Der dänische Veteranenverband erklärte, ihm fehlten die Worte. "Dänemark hat den Vereinigten Staaten immer beigestanden und immer, wenn die Vereinigten Staaten uns darum gebeten haben, waren wir in Krisengebieten auf der ganzen Welt im Einsatz", erklärte der Verband weiter.
Dänemark war eines der Länder, das sich nach den Terroranschlägen in den USA vom 11. September 2001 an dem Nato-Einsatz beteiligt hatte. 12.000 dänische Soldaten und Zivilisten waren nach Afghanistan geschickt worden.
Trump hatte am Freitag die Bedeutung der Truppen aus Nato-Partnerstaaten für den Afghanistan-Einsatz zu schmälern versucht. "Sie werden sagen, dass sie einige Truppen nach Afghanistan geschickt haben", sagte er über andere Nato-Mitglieder im Sender Fox News. "Und das haben sie auch, aber sie blieben etwas zurück, etwas abseits der Front." Zugleich wiederholte der US-Präsident seine Behauptung, dass die Nato den USA nicht zu Hilfe kommen würde, falls sie darum gebeten würde.

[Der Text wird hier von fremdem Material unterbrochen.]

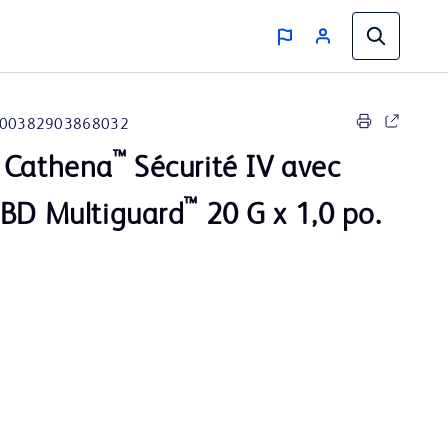
00382903868032
™
 Cathena
Sécurité IV avec
™
 BD Multiguard
20 G x 1,0 po.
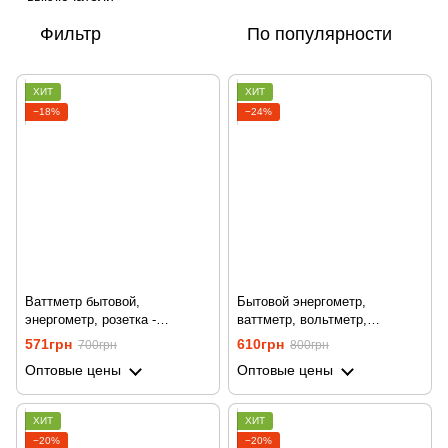
Фильтр
По популярности
ХИТ
ХИТ
−18%
−24%
Ваттметр бытовой,
Бытовой энергометр,
энергометр, розетка -
ваттметр, вольтметр,
измеритель потребления
амперметр Gerui KP-PMB09,
571грн
610грн
700грн
800грн
электроэнергии Gerui BE009
без подсветки дисплея,
Оптовые цены
Оптовые цены
Белый
ХИТ
ХИТ
−20%
−20%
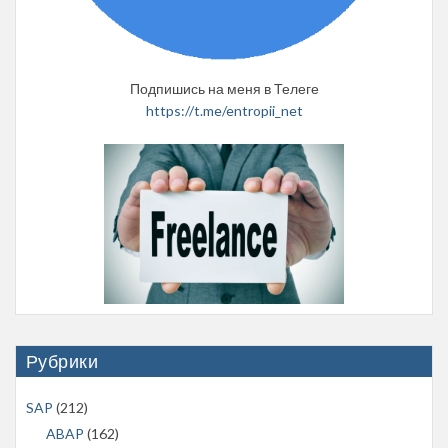
Подпишись на меня в Телеге
https://t.me/entropii_net
Рубрики
SAP
(212)
ABAP
(162)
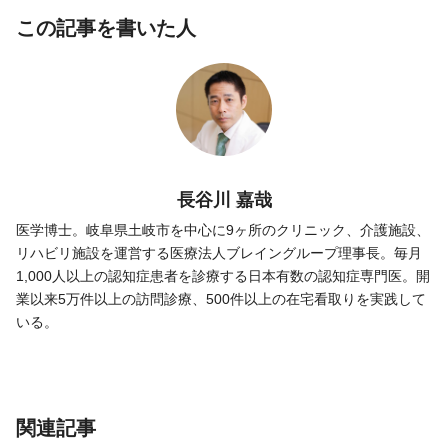
この記事を書いた人
長谷川 嘉哉
医学博士。岐阜県土岐市を中心に9ヶ所のクリニック、介護施設、
リハビリ施設を運営する医療法人ブレイングループ理事長。毎月
1,000人以上の認知症患者を診療する日本有数の認知症専門医。開
業以来5万件以上の訪問診療、500件以上の在宅看取りを実践して
いる。
関連記事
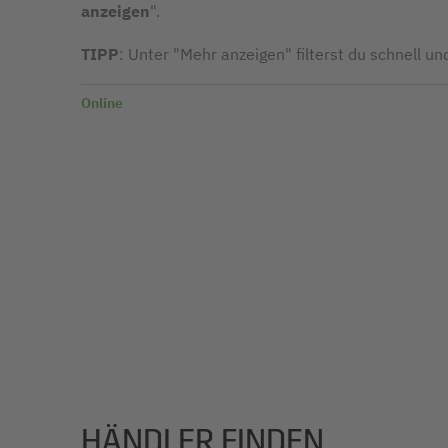
anzeigen
".
TIPP
: Unter "Mehr anzeigen" filterst du schnell un
Online
HÄNDLER FINDEN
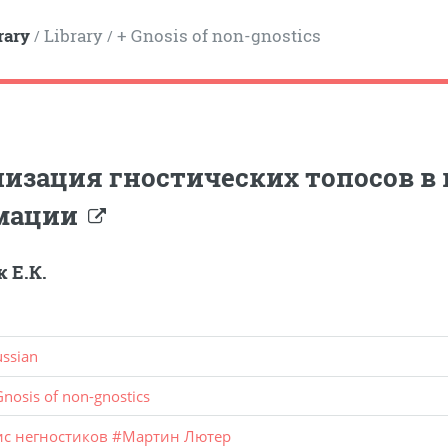
rary
Library
+ Gnosis of non-gnostics
/
/
изация гностических топосов в
мации
 Е.К.
ussian
Gnosis of non-gnostics
ис негностиков
#
Мартин Лютер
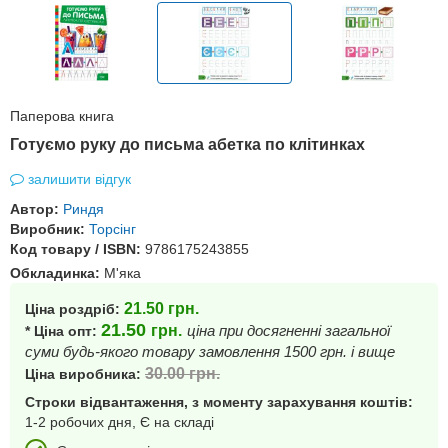
Паперова книга
Готуємо руку до письма абетка по клітинках
залишити відгук
Автор:
Риндя
Виробник:
Торсінг
Код товару / ISBN:
9786175243855
Обкладинка:
М'яка
21.50
грн.
Ціна роздріб:
21.50
грн.
ціна при досягненні загальної
* Ціна опт:
суми будь-якого товару замовлення 1500 грн. і вище
30.00
грн.
Ціна виробника:
Строки відвантаження, з моменту зарахування коштів:
1-2 робочих дня, Є на складі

Das Eingreifen der Nato in Afghanistan nach dem 11. September markiert das erste und einzige Mal, dass die Nato den Bündnisfall gemäß Artikel 5 ausgerufen hatte. Der Einsatz, an dem sich auch die Bundeswehr beteiligt hatte, endete 2021 mit einem chaotischen Abzug nach dem Vorrücken der radikalislamischen Taliban. Auch das Bundesverteidigungsministerium und weitere Nato-Verbündete der USA kritisierten Trumps Äußerungen und verwiesen auf ihre Verluste.